Exercise objective: Below are some lines of data. Return all of them as they are.

Source data
-------------------------

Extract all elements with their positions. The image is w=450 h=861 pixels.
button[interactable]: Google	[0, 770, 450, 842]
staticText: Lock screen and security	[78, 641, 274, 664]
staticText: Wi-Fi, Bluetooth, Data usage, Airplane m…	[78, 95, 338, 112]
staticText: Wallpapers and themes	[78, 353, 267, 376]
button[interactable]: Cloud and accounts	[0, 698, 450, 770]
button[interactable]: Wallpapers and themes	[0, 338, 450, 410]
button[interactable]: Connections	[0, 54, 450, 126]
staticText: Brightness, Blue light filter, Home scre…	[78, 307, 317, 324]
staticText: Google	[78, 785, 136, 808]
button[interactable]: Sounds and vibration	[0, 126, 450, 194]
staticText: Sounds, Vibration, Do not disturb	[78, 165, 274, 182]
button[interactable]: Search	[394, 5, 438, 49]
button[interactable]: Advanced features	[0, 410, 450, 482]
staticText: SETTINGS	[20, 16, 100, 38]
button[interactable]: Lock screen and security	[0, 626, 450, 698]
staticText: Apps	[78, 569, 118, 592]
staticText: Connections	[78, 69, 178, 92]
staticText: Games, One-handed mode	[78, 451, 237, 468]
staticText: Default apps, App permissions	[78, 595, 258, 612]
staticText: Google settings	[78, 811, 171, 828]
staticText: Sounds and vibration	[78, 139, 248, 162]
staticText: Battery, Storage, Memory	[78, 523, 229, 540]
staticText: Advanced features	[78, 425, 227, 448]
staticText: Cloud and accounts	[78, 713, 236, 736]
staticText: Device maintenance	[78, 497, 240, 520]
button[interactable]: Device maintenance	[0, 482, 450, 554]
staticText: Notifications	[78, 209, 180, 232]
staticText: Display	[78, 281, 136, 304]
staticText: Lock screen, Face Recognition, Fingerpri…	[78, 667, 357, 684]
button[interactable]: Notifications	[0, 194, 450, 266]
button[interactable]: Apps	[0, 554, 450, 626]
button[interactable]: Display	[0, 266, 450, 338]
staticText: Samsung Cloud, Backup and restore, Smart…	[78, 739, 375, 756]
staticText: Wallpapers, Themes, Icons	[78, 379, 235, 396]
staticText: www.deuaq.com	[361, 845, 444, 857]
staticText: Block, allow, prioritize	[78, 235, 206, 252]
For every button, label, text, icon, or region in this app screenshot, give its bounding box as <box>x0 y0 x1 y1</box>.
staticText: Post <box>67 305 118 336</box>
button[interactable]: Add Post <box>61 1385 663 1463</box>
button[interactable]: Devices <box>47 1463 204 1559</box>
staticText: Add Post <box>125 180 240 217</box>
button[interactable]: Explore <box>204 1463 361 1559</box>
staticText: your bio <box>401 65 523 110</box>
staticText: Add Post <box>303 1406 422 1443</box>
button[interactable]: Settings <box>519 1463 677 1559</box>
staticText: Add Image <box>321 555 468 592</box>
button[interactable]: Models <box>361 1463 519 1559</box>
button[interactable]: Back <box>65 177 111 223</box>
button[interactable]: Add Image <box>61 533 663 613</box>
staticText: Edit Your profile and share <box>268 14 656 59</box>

-------------------------

Output for this task:
Extract all elements with their positions. The image is w=450 h=861 pixels.
button[interactable]: Google	[0, 770, 450, 842]
staticText: Lock screen and security	[78, 641, 274, 664]
staticText: Wi-Fi, Bluetooth, Data usage, Airplane m…	[78, 95, 338, 112]
staticText: Wallpapers and themes	[78, 353, 267, 376]
button[interactable]: Cloud and accounts	[0, 698, 450, 770]
button[interactable]: Wallpapers and themes	[0, 338, 450, 410]
button[interactable]: Connections	[0, 54, 450, 126]
staticText: Brightness, Blue light filter, Home scre…	[78, 307, 317, 324]
staticText: Google	[78, 785, 136, 808]
button[interactable]: Sounds and vibration	[0, 126, 450, 194]
staticText: Sounds, Vibration, Do not disturb	[78, 165, 274, 182]
button[interactable]: Search	[394, 5, 438, 49]
button[interactable]: Advanced features	[0, 410, 450, 482]
staticText: SETTINGS	[20, 16, 100, 38]
button[interactable]: Lock screen and security	[0, 626, 450, 698]
staticText: Apps	[78, 569, 118, 592]
staticText: Connections	[78, 69, 178, 92]
staticText: Games, One-handed mode	[78, 451, 237, 468]
staticText: Default apps, App permissions	[78, 595, 258, 612]
staticText: Google settings	[78, 811, 171, 828]
staticText: Sounds and vibration	[78, 139, 248, 162]
staticText: Battery, Storage, Memory	[78, 523, 229, 540]
staticText: Advanced features	[78, 425, 227, 448]
staticText: Cloud and accounts	[78, 713, 236, 736]
staticText: Device maintenance	[78, 497, 240, 520]
button[interactable]: Device maintenance	[0, 482, 450, 554]
staticText: Notifications	[78, 209, 180, 232]
staticText: Display	[78, 281, 136, 304]
staticText: Lock screen, Face Recognition, Fingerpri…	[78, 667, 357, 684]
button[interactable]: Notifications	[0, 194, 450, 266]
button[interactable]: Apps	[0, 554, 450, 626]
button[interactable]: Display	[0, 266, 450, 338]
staticText: Samsung Cloud, Backup and restore, Smart…	[78, 739, 375, 756]
staticText: Wallpapers, Themes, Icons	[78, 379, 235, 396]
staticText: www.deuaq.com	[361, 845, 444, 857]
staticText: Block, allow, prioritize	[78, 235, 206, 252]
For every button, label, text, icon, or region in this app screenshot, give its bounding box as <box>x0 y0 x1 y1</box>.
staticText: Post <box>67 305 118 336</box>
button[interactable]: Add Post <box>61 1385 663 1463</box>
button[interactable]: Devices <box>47 1463 204 1559</box>
staticText: Add Post <box>125 180 240 217</box>
button[interactable]: Explore <box>204 1463 361 1559</box>
staticText: your bio <box>401 65 523 110</box>
staticText: Add Post <box>303 1406 422 1443</box>
button[interactable]: Settings <box>519 1463 677 1559</box>
staticText: Add Image <box>321 555 468 592</box>
button[interactable]: Models <box>361 1463 519 1559</box>
button[interactable]: Back <box>65 177 111 223</box>
button[interactable]: Add Image <box>61 533 663 613</box>
staticText: Edit Your profile and share <box>268 14 656 59</box>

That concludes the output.